··· Supplied material

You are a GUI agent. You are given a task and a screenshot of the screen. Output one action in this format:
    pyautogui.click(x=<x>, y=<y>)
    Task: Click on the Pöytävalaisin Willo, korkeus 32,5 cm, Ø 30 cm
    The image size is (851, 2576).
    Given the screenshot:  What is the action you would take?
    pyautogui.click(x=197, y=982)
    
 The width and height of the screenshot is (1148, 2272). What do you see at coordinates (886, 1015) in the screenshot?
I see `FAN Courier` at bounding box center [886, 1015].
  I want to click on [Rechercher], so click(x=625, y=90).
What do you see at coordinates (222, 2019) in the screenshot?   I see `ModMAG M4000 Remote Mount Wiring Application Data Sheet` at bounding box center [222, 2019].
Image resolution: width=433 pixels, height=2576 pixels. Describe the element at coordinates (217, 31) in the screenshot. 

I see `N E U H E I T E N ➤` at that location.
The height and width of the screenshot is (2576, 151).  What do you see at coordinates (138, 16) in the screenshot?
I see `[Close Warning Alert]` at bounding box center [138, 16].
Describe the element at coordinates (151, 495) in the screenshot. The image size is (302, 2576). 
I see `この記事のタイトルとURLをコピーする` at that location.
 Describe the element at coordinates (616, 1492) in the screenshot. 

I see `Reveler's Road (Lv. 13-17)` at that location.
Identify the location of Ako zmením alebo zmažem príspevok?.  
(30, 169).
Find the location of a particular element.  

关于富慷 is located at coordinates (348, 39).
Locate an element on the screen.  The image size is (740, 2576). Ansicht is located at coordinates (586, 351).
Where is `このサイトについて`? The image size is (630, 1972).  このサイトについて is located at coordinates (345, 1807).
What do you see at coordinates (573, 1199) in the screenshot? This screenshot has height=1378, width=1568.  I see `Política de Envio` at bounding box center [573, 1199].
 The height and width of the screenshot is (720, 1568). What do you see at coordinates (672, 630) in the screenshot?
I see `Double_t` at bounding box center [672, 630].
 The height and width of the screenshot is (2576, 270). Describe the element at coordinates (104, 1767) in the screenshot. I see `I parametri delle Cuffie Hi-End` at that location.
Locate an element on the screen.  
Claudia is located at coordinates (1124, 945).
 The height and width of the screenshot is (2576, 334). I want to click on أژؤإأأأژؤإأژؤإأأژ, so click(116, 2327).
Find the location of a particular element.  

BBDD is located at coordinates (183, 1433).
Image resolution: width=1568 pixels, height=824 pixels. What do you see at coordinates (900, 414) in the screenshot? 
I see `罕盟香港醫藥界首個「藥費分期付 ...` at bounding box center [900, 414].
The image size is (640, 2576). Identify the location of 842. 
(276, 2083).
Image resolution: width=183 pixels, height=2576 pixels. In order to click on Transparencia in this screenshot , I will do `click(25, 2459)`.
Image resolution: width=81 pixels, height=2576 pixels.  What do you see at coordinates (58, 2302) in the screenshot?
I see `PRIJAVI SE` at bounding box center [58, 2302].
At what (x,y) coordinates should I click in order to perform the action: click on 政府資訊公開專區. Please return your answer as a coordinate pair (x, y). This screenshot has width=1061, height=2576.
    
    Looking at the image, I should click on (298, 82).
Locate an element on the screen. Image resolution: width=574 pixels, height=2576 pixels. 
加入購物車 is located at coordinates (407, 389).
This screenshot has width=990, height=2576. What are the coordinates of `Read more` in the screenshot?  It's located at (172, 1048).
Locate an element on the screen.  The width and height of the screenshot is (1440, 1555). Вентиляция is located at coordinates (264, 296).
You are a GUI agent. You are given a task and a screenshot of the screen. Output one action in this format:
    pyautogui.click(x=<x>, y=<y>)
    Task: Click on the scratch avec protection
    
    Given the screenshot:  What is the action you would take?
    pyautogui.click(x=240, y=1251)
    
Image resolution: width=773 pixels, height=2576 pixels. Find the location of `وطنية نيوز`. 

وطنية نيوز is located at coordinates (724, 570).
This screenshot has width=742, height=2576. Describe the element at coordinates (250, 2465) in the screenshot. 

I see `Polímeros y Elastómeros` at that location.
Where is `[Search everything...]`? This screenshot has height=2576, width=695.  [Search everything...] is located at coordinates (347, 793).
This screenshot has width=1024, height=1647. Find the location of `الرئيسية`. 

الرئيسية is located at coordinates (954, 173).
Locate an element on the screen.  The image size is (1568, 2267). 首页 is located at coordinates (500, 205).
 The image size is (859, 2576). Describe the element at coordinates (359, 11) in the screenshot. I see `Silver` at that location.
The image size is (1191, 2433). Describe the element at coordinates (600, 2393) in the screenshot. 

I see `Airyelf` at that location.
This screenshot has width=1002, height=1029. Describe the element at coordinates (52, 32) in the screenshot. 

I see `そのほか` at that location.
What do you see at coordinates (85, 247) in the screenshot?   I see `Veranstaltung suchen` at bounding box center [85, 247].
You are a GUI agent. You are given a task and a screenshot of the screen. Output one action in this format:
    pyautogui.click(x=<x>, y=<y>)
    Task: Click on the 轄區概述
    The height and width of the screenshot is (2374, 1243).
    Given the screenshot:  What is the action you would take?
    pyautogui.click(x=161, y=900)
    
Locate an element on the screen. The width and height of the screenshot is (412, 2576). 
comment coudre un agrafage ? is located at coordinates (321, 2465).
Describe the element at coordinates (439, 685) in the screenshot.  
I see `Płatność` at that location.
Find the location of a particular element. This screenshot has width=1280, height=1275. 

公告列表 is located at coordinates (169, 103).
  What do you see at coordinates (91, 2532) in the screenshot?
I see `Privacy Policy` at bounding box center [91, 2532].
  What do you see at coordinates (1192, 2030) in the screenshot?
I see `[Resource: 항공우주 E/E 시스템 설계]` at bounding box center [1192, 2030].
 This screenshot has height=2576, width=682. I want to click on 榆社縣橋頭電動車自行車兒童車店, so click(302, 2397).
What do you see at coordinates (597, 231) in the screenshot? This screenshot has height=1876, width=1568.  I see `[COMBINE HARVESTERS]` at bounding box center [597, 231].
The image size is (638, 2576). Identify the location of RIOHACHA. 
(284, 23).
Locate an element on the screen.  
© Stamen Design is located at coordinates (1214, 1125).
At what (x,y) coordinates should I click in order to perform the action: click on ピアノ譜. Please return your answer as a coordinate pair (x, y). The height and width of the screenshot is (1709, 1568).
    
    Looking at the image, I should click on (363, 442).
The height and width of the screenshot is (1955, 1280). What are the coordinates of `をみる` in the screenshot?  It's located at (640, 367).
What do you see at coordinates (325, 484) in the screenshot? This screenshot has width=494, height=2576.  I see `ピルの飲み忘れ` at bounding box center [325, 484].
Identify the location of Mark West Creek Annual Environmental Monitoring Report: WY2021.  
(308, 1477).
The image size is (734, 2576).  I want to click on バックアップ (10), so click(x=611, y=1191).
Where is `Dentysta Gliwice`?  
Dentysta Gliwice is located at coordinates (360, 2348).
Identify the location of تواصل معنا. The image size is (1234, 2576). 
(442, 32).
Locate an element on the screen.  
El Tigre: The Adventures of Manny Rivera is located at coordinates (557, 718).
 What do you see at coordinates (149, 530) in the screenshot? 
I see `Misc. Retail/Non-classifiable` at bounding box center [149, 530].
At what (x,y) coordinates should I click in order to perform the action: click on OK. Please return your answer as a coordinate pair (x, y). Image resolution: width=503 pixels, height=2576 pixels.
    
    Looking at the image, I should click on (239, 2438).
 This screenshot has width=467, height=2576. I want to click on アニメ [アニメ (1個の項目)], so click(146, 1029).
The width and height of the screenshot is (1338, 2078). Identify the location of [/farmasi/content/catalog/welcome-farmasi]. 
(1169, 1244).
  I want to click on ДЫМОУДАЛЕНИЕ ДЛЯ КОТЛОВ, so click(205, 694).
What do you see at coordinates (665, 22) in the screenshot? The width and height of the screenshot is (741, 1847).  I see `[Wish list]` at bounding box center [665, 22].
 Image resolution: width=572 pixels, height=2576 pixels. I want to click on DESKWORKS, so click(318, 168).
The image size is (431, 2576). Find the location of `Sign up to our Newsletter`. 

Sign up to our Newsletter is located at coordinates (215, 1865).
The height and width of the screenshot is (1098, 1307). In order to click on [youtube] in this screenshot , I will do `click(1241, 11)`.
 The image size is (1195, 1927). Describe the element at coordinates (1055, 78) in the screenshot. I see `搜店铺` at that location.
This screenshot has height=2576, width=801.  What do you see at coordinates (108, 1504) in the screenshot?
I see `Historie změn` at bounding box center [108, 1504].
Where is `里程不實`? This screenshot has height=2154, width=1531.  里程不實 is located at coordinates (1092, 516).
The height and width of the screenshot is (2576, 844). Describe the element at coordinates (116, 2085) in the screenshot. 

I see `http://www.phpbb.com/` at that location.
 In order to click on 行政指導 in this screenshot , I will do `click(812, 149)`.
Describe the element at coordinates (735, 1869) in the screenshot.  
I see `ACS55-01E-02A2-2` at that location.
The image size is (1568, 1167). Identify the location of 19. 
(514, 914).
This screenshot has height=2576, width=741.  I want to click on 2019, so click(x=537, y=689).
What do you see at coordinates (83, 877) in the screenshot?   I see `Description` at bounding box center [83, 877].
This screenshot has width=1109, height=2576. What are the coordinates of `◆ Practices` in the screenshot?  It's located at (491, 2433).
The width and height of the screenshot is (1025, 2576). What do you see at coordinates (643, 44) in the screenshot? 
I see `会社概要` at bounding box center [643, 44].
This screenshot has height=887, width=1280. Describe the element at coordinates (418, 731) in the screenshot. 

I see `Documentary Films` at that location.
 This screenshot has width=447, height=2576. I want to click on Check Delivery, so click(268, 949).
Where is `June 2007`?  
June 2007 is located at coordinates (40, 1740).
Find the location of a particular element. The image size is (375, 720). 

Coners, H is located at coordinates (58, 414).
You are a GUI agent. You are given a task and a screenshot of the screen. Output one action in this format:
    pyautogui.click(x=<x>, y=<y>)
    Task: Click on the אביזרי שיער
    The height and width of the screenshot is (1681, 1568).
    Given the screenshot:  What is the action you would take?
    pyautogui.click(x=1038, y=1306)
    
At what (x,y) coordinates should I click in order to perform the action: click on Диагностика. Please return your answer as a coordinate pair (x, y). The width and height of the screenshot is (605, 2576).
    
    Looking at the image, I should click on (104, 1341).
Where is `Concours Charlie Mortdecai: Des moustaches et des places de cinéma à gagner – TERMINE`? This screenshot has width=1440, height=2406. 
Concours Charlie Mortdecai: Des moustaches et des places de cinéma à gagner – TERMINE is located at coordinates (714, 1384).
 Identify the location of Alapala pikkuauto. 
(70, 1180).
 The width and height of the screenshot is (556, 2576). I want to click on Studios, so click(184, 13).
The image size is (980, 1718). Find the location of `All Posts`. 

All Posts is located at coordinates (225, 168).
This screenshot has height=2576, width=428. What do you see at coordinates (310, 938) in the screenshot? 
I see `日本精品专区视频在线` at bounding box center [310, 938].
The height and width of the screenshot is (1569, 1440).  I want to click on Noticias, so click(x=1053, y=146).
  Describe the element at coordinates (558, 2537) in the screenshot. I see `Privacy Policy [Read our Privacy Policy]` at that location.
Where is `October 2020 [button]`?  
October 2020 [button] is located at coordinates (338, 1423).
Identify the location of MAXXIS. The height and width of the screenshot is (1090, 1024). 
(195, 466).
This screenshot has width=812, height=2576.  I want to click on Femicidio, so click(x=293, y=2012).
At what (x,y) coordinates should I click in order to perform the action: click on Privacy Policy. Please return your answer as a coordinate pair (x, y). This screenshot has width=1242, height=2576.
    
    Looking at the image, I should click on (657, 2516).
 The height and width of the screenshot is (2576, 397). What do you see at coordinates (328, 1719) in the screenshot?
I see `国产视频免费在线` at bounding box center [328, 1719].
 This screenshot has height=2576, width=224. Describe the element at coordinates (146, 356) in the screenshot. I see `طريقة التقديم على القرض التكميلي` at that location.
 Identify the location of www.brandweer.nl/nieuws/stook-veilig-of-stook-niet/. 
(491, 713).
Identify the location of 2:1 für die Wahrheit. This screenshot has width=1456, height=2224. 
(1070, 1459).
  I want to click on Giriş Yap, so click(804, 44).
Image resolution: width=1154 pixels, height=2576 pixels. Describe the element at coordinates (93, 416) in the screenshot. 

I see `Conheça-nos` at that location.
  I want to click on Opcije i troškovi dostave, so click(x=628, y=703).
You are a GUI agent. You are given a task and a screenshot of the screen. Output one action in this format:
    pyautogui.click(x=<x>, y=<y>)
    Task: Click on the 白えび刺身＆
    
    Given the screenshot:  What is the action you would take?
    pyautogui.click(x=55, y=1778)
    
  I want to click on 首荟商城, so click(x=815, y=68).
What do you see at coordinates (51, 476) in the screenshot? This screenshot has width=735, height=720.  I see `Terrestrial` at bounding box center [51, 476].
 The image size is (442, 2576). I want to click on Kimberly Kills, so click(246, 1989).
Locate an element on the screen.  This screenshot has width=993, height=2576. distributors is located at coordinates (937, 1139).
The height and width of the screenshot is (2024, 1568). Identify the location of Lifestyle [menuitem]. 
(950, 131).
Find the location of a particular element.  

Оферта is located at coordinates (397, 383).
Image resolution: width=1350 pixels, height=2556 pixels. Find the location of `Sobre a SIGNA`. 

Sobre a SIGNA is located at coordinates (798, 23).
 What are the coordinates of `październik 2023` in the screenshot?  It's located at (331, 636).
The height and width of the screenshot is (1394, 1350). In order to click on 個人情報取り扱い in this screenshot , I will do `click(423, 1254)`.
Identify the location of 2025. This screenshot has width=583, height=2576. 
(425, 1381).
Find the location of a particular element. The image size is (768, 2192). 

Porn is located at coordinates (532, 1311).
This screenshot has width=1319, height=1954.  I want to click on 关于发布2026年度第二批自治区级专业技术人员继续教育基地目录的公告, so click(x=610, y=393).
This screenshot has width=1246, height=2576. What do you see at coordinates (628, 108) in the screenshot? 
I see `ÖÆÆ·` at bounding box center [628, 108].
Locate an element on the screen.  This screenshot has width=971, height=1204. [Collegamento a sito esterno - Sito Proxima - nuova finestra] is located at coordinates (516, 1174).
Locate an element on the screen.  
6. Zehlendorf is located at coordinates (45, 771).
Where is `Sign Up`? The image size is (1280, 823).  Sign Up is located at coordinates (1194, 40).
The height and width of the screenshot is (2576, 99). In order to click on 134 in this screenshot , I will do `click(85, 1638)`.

······

■ **Work required**
Without changing anything, quote the lines from the top of the data to the line that contains "The image size is (851, 2576).", including that line.

■ **Solved problem**
You are a GUI agent. You are given a task and a screenshot of the screen. Output one action in this format:
    pyautogui.click(x=<x>, y=<y>)
    Task: Click on the Pöytävalaisin Willo, korkeus 32,5 cm, Ø 30 cm
    The image size is (851, 2576).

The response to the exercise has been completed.